The healthcare system is a complex entity encompassing intertwined economics and the flow of information. As a system, it necessitates highly reliable information processes built on trustworthy data. In the Czech Republic, as well as in Slovakia [12], and likely in other regions, significant gaps still exist in this regard.

In addressing the limitations and future directions of our study on Performance-Based Managed Entry Agreements (PB MEAs) in the Czech Republic, it is important to note that the scope of our qualitative research, focused within a specific timeframe and regional context, may not fully encompass the diverse experiences and opinions globally. Additionally, the confidential nature of many MEAs poses challenges in accessing comprehensive data. Future research should aim to broaden the methodological approach, perhaps integrating quantitative analysis for a more robust validation, and consider comparative and longitudinal studies to capture the evolving dynamics of MEAs in various healthcare systems. Additionally, an increased focus on patient outcomes and the impact of technological and regulatory changes could provide deeper insights into the efficiency and effectiveness of PB MEAs, guiding future policy and practice.

5. Conclusions

We conclude that a more comprehensive transformation is essential to enable PB MEAs to either take over or complement conventional reimbursement systems on a larger scale. The successful utilization of PB MEA is far more than the adoption of new legislation. It encompasses a cultural shift towards a more inclusive and transparent healthcare system that prioritizes patient outcomes and sustainable healthcare economics. Trust is a key quality of the process while it also poses requirements on technical infrastructure, data and availability. This transformation aligns with findings from recent studies, which underscore the importance of dynamic and flexible frameworks in PB MEAs, allowing for adjustments based on real-world outcomes and evolving healthcare needs [21]. A transformation must go beyond a singular legal act or isolated provisions related to drug reimbursement. It involves a collective effort among stakeholders to redefine and realign their roles and responsibilities towards a shared vision of healthcare excellence. It necessitates a significant redefinition of healthcare outcomes, emphasizing its value rather than treating it as a generic commodity. Incorporating lessons from various European models, as highlighted in the case studies of France and Sweden, demonstrates the potential of PB MEAs when aligned with effective data management and patient-centered approaches. This adaptability is crucial in the face of emerging healthcare challenges and rapid technological advancements that continuously reshape the landscape of health care delivery and financing. Moreover, our findings suggest that integrating patient feedback mechanisms and engaging in ongoing stakeholder dialogues are essential for the iterative development and refinement of PB MEAs.

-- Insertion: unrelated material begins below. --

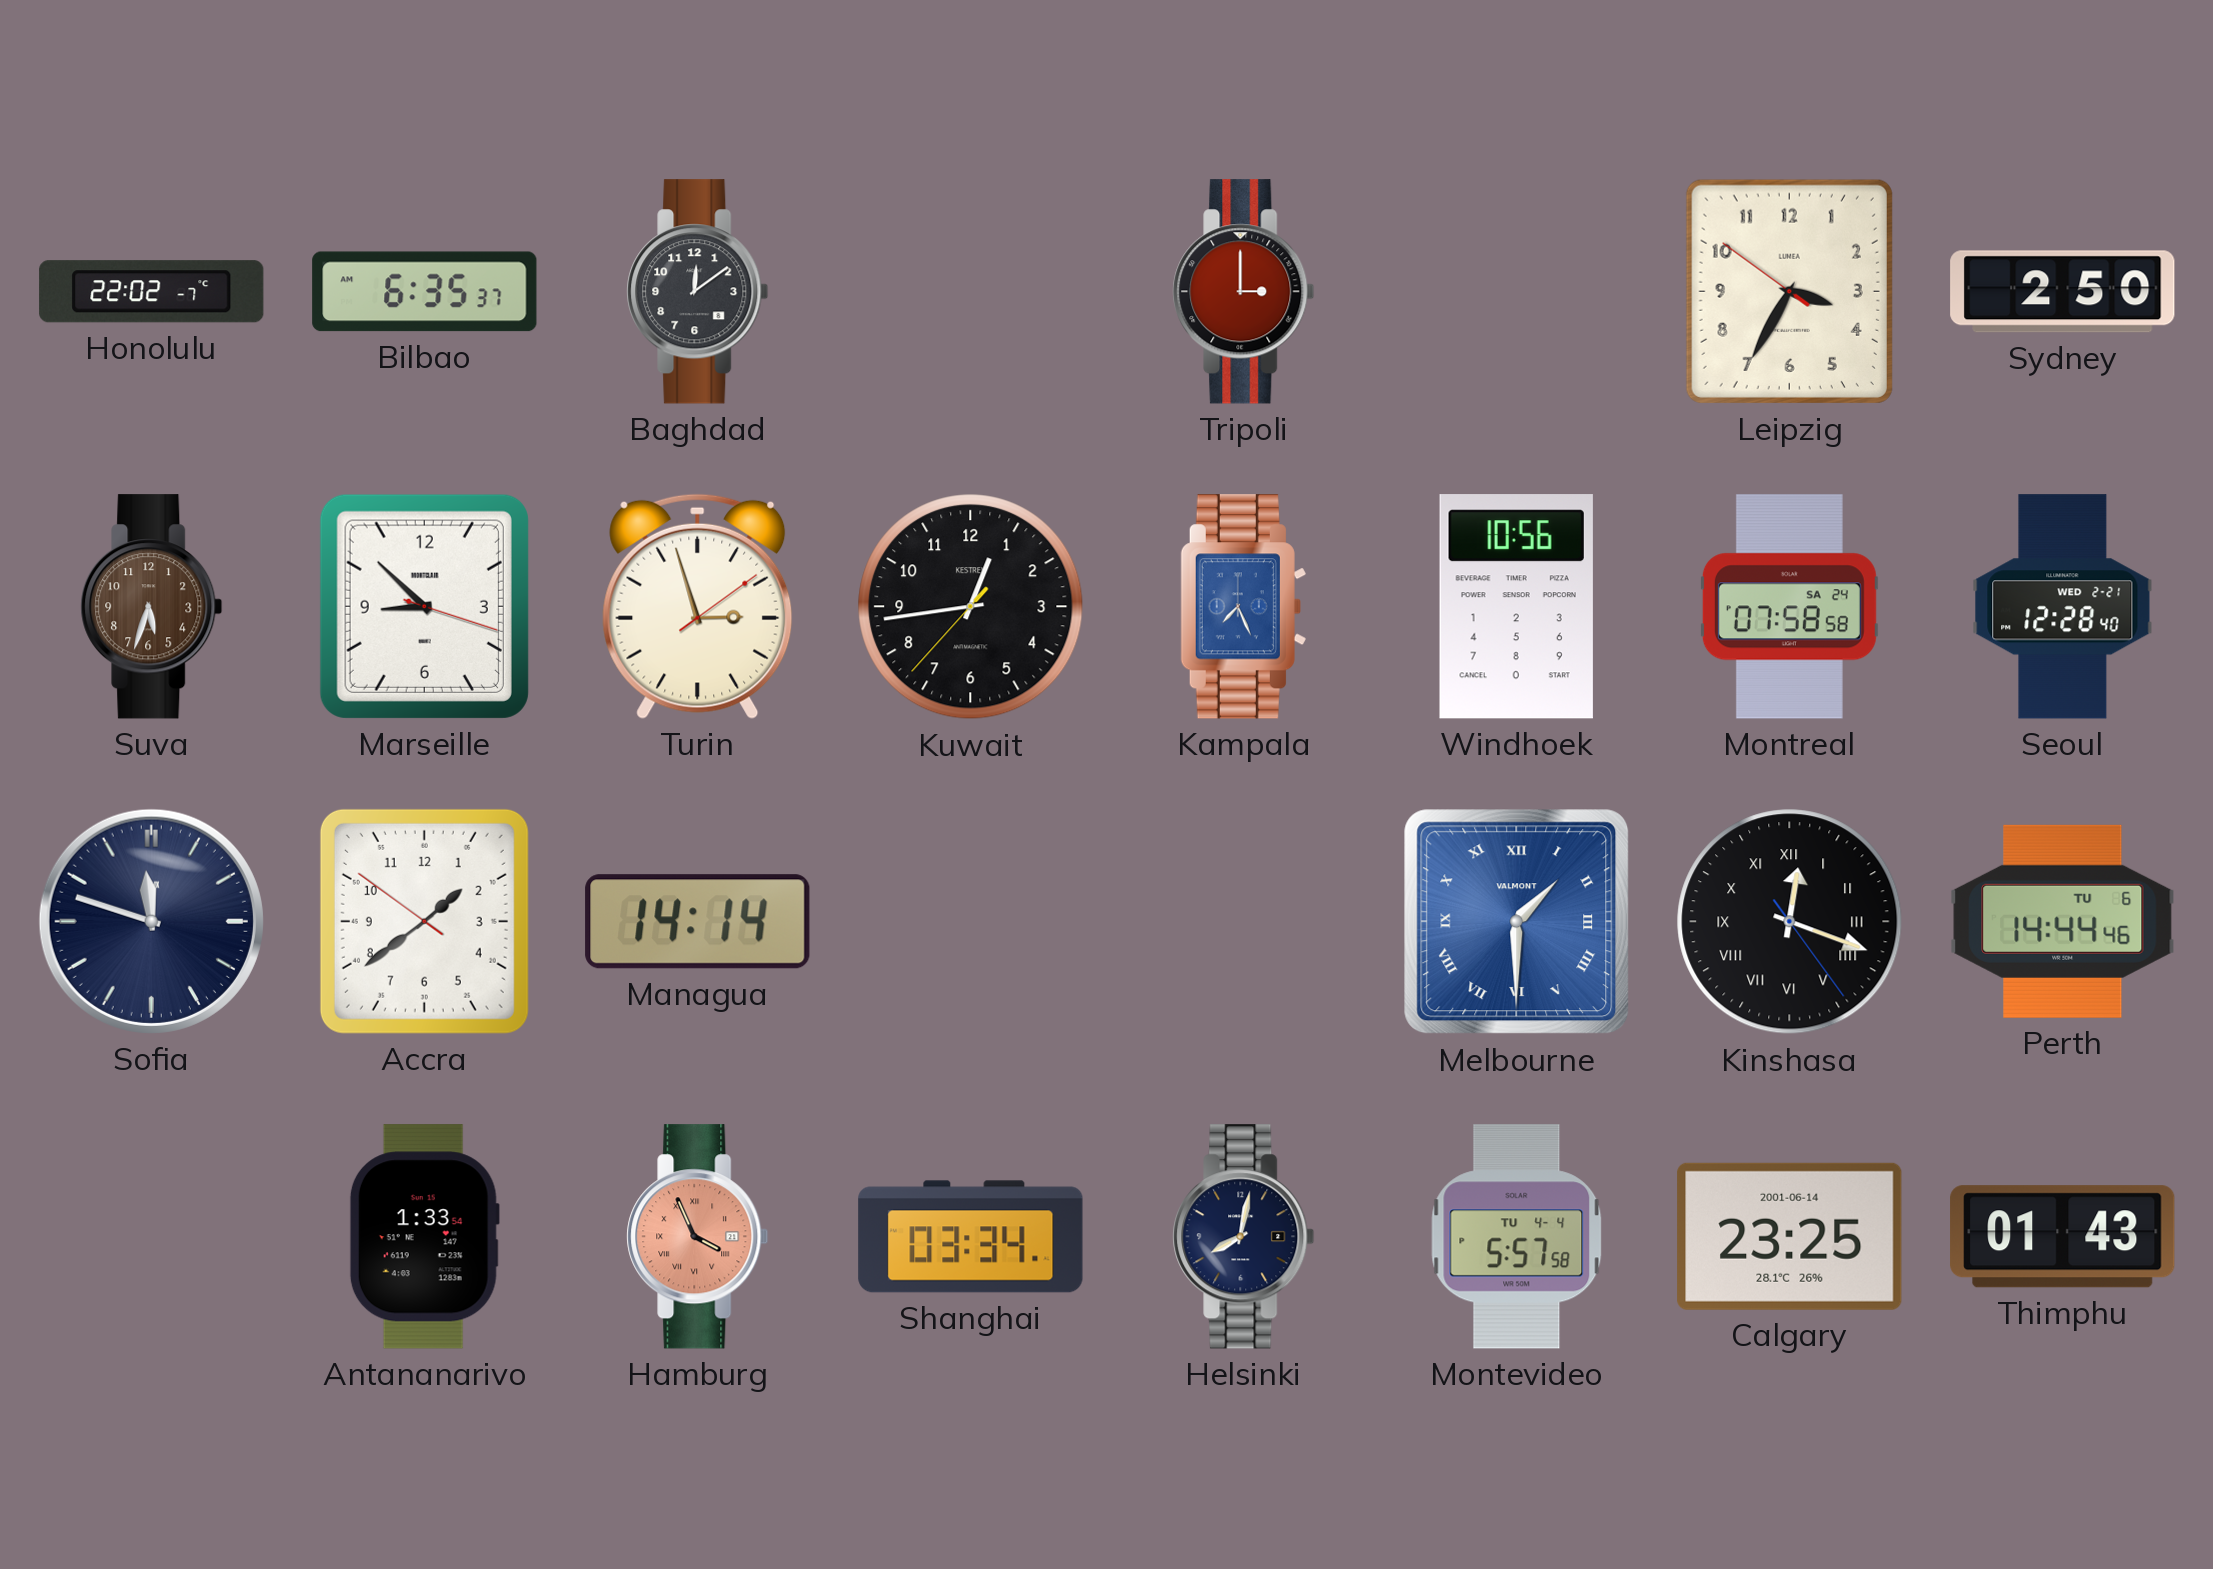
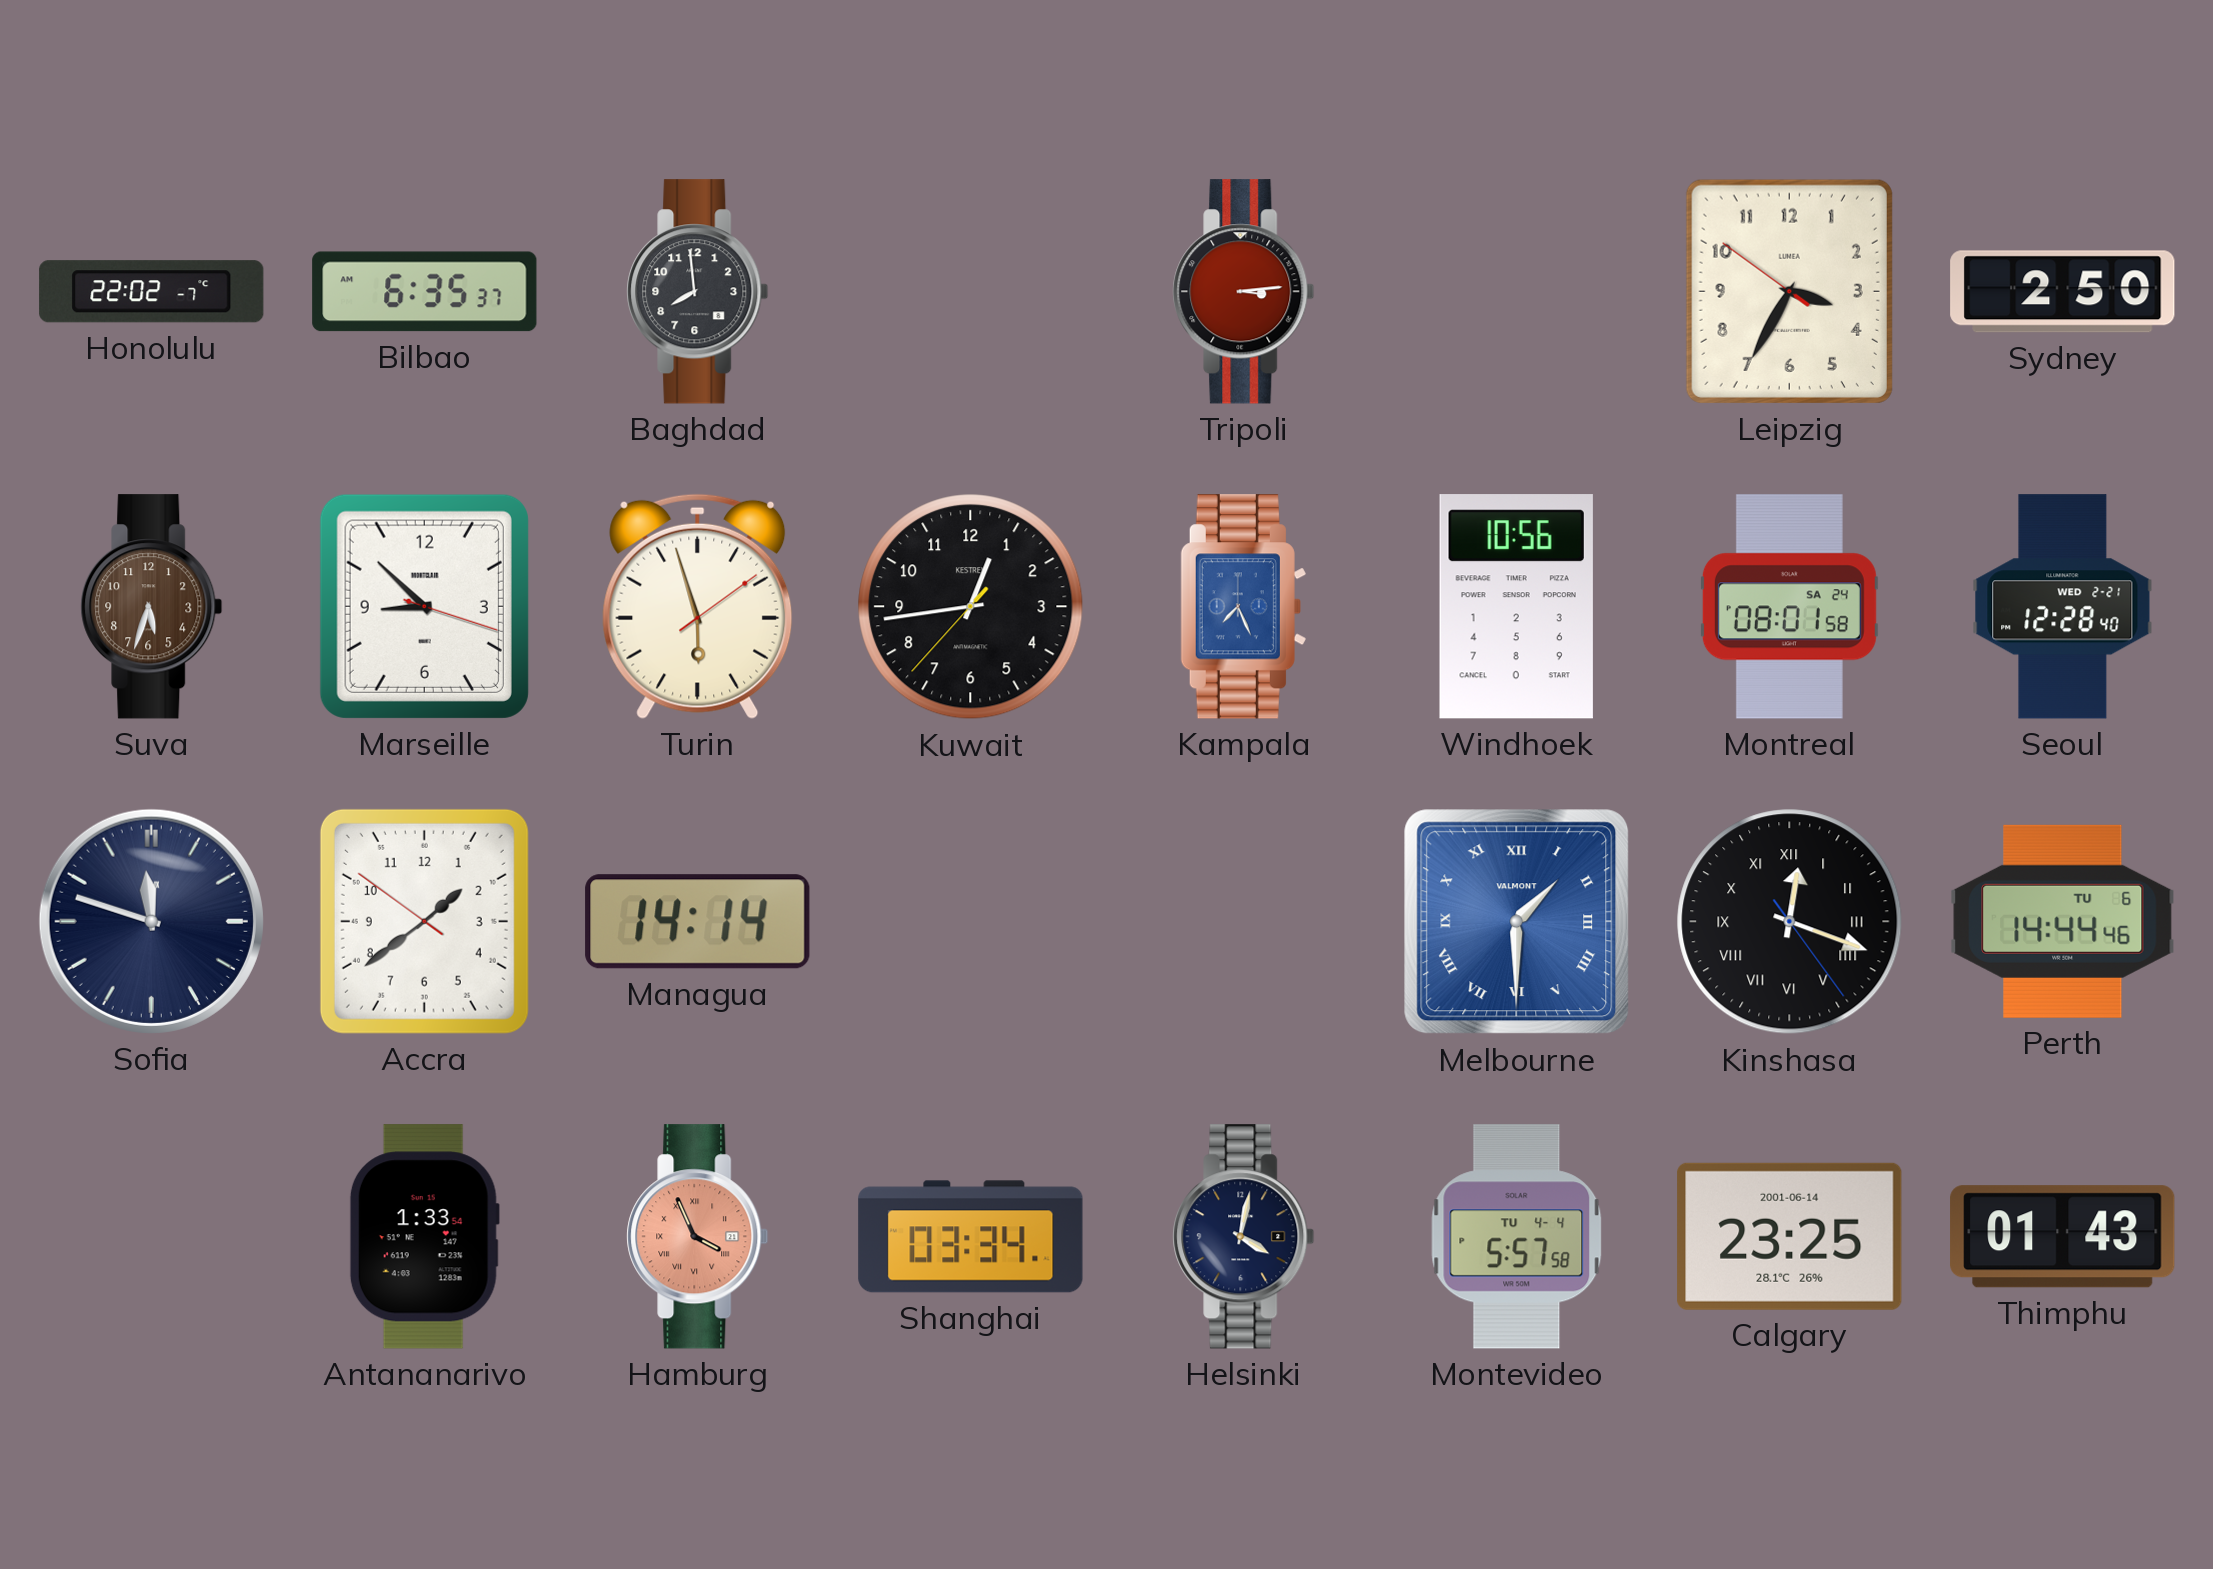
Baghdad: 12:09 -> 7:59
Tripoli: 3:00 -> 3:14
Turin: 2:57 -> 5:57
Montreal: 07:58 -> 08:01
Helsinki: 8:02 -> 4:02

It should encompass adjustments to financial frameworks, the embrace of value-based healthcare principles—especially those concerning expenditure control policies of payers—and the facilitation of high-quality health data metrics for broader societal implementation, including health indicators. By doing so, the healthcare system can become more responsive and aligned with the needs and values of its beneficiaries, ultimately leading to improved health outcomes and system sustainability. In essence, a more holistic value-based MEA approach could provide a comprehensive framework in the future [22].

This approach encourages more discussions about improving healthcare, being responsible and ensuring everyone gets fair access to quality treatment. As we move forward, it is important that the insights from this study lead to more research and practical steps, creating a situation where PB MEAs are thoughtfully created, morally sound and commonly accepted as a standard practice.